Britain sends nuclear submarines to counter China: ‘Dramatic decision’

Subs may stay in region until 2040

The UK will send a flotilla of nuclear submarines to Australia as a warning to China in the Asia-Pacific region. This step was taken within the framework of the military-political alliance AUKUS (Australia, Great Britain and the USA). Meanwhile, Beijing is closely watching the unfolding struggle for the post of a new British prime minister.

The UK will send a fleet of nuclear submarines into the Pacific as a decisive step to thwart “Chinese aggression” in the region, writes the Daily Mail.

This dramatic decision could see British submarines based in Australia until 2040 and operating within range of China.

Admiral Sir Tony Radakin, Commander of the Armed Forces, is negotiating an agreement at a naval conference in Sydney next week. Sending submarines to patrol the South China Sea would be Britain's most assertive move against Beijing.
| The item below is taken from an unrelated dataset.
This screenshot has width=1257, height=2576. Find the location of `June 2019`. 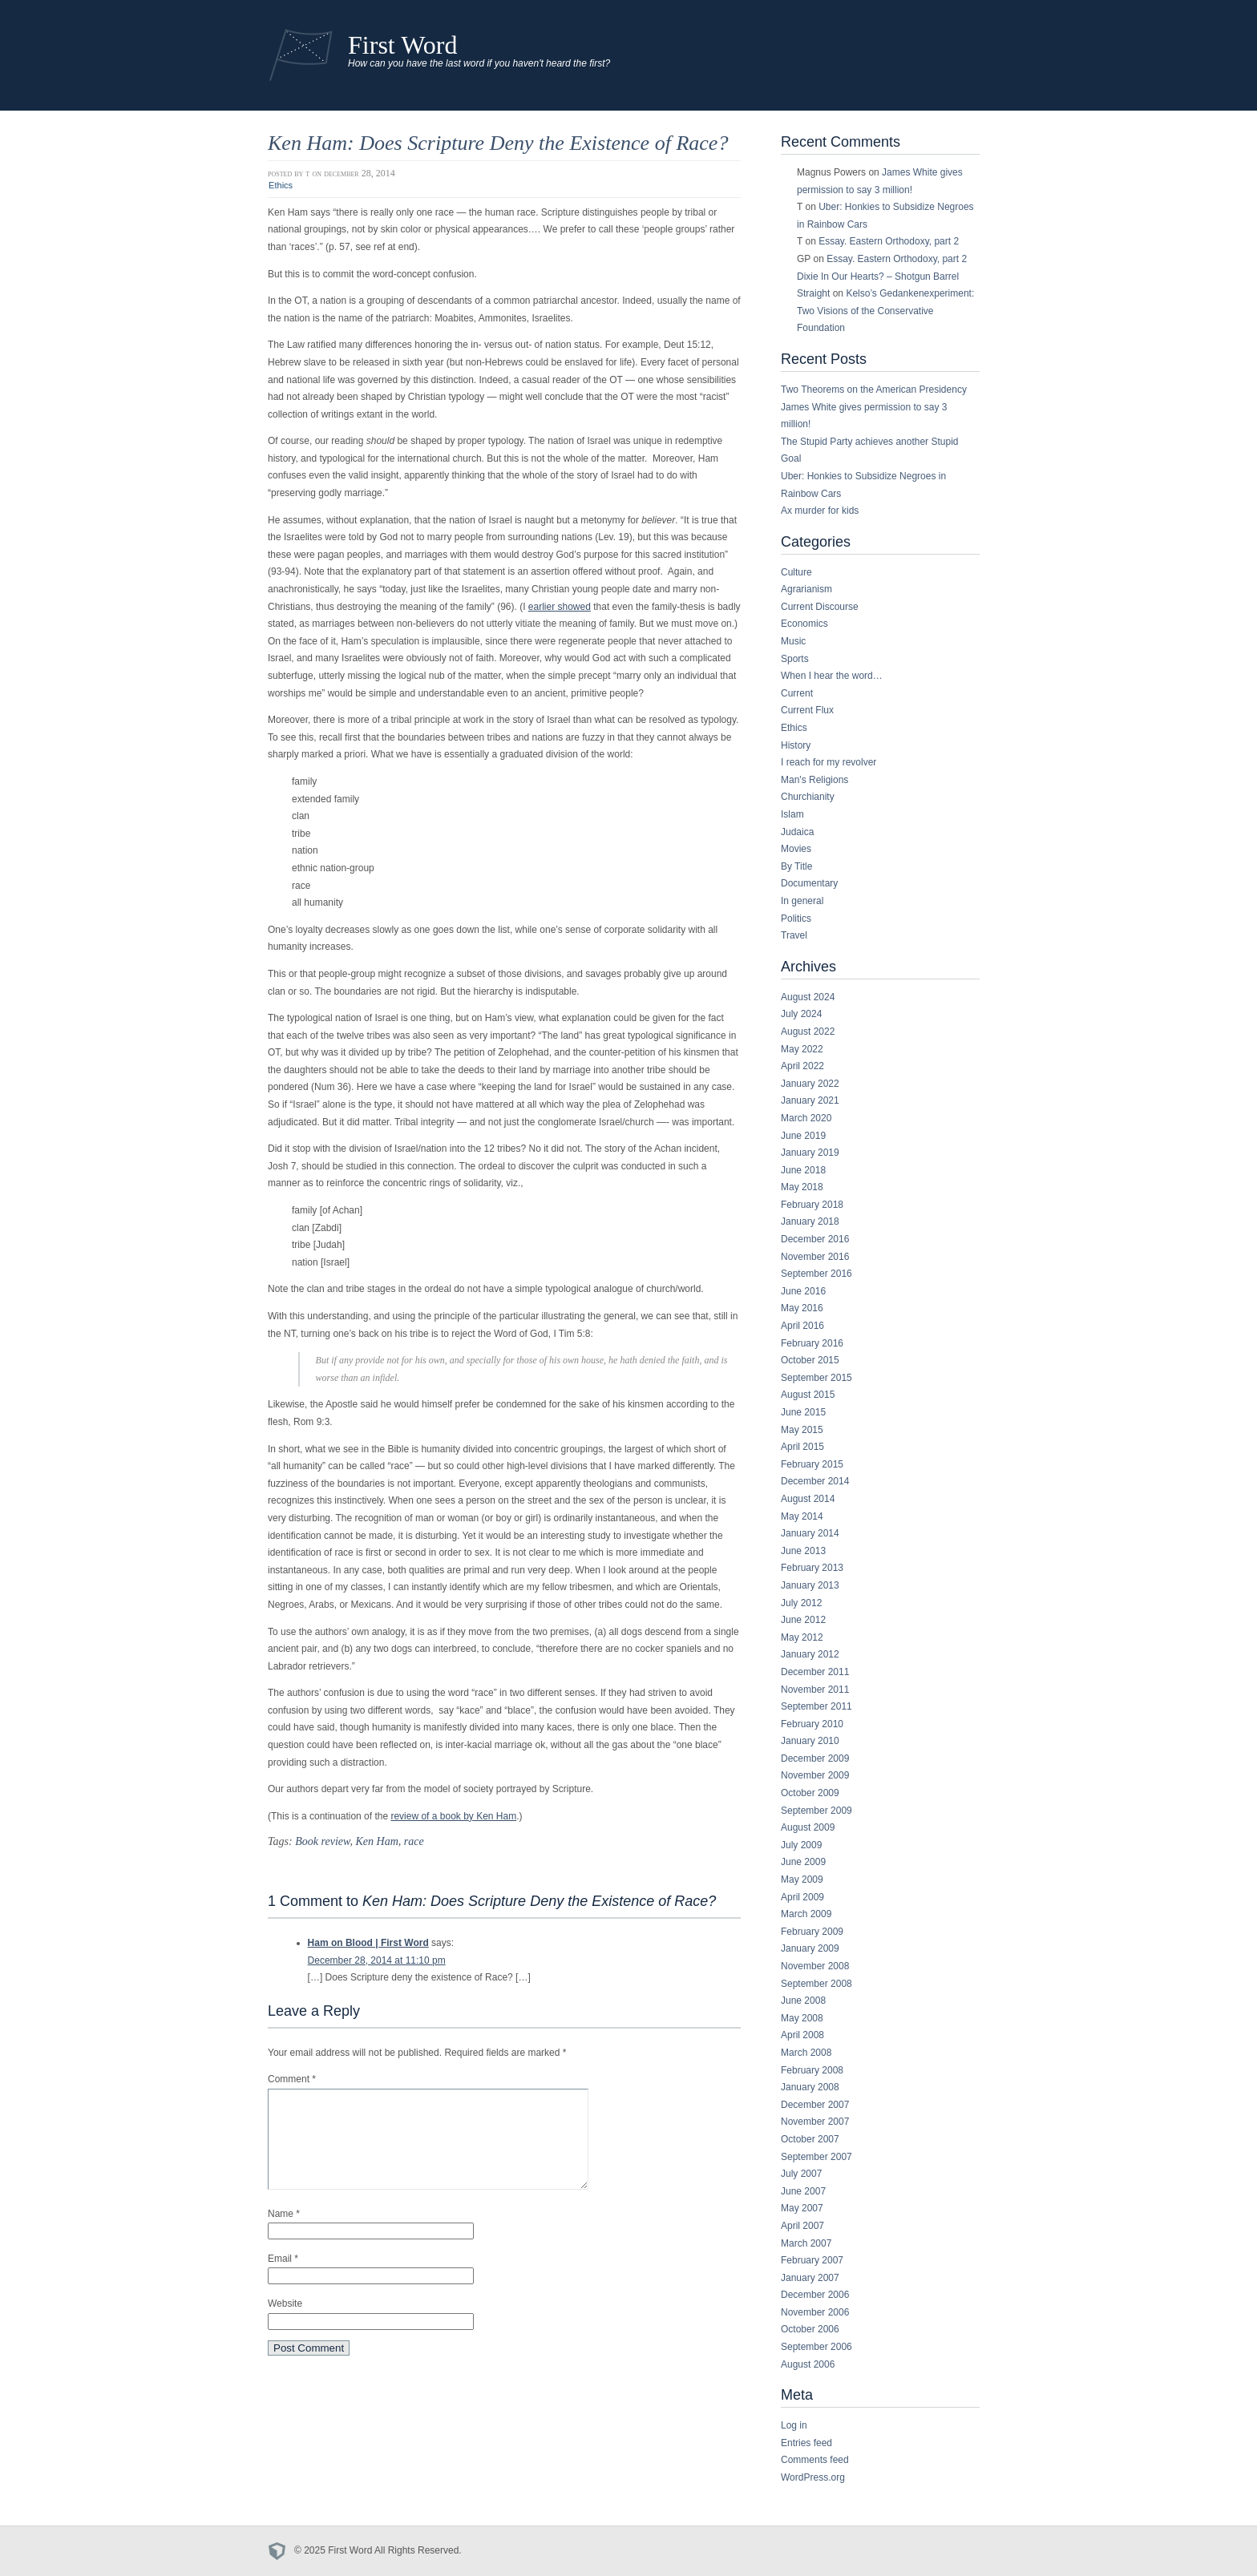

June 2019 is located at coordinates (803, 1135).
According to reports in Australia, Royal Navy submarines will be based in Perth on the western coast of the Green Continent and Australian submariners will be included in British crews to improve their skills.

The Royal Navy's boat base thousands of miles off the coast of Britain is part of the AUKUS (Australia, United Kingdom and United States) military-political alliance, which was created last year primarily to counter, according to Western capitals, Chinese military expansion into the Indo-Pacific region. Australia has been embroiled in a trade war and a diplomatic standoff with China. Deepening defense ties with the UK are likely to further anger Beijing, which is vehemently opposed to AUKUS, writes the Daily Mail.

The Royal Navy declined to say how many of its submarines could be redeployed to Australia, as all operational details of the British submarine fleet are classified.

“Pacific lurch” was noted last year as part of the UK Department of Defense Comprehensive Review. The review set a goal for the UK to be “the European partner with the broadest and most integrated presence in the Indo-Pacific.”

But given that China has the world's largest navy, some question the merits of such a deployment, arguing that the Chinese would vastly outnumber and outgun the British ships.

The British MoD said: “It is UK policy that we do not comment on matters relating to submarine activity or operations.”

Meanwhile, Beijing is closely watching the process of electing a new leader of the British Conservatives (and, accordingly, the future prime minister of the country). According to the Chinese edition of Global Times, one of the two candidates, Rishi Sunak, has an economic and financial background, and his policy could be more pragmatic. Such pragmatic principles can be applied to his foreign policy, including relations with China, Zhao Junjie, a researcher at the Institute of European Studies of the Chinese Academy of Social Sciences, comments to the Global Times.

According to the Chinese edition, in July 2021 Sunak, in his speech, insisted that the UK strengthen its trade relations with China. He called for a “mature and balanced relationship” with Beijing and complained that the China debate was “lacking nuance.”

But his rival, British Foreign Secretary Liz Truss, has repeatedly attacked China over Xinjiang and Hong Kong and has a reputation as a hawk on China.

Truss formulated the so-called freedom web strategy as a way to contain the rise of China and said in a recent Spectator interview that “we have refocused on foreign policy, on the freedom web and are taking a much tougher stance towards both Russia and China.”

Zhao Junjie noted that Truss's provocative remarks against China left her with a very limited opportunity to adjust her policy towards China, while Sunak could act more subtly.

Pointing to a deeper problem in British politics behind difficult Sino-British relations, Zhao noted that Brexit was not only a difficult moment, but also an opportunity for the UK to become more independent in its politics, including diplomacy, but Westminster and 10 Downing Street looked at the White House, not looking for their own path. According to him, the UK was fully aligned with the US in its strategic goals, forgetting about the needs and interests of the British people.

Carlos Martinez, a British writer and independent political commentator, wrote in an article for the Global Times that the UK had effectively handed over its outsourcing foreign policy to Washington, following the new Cold War policy against China and Russia – a policy that serves the interests of the US military-industrial complex, but directly contradicts the interests of ordinary people in Britain.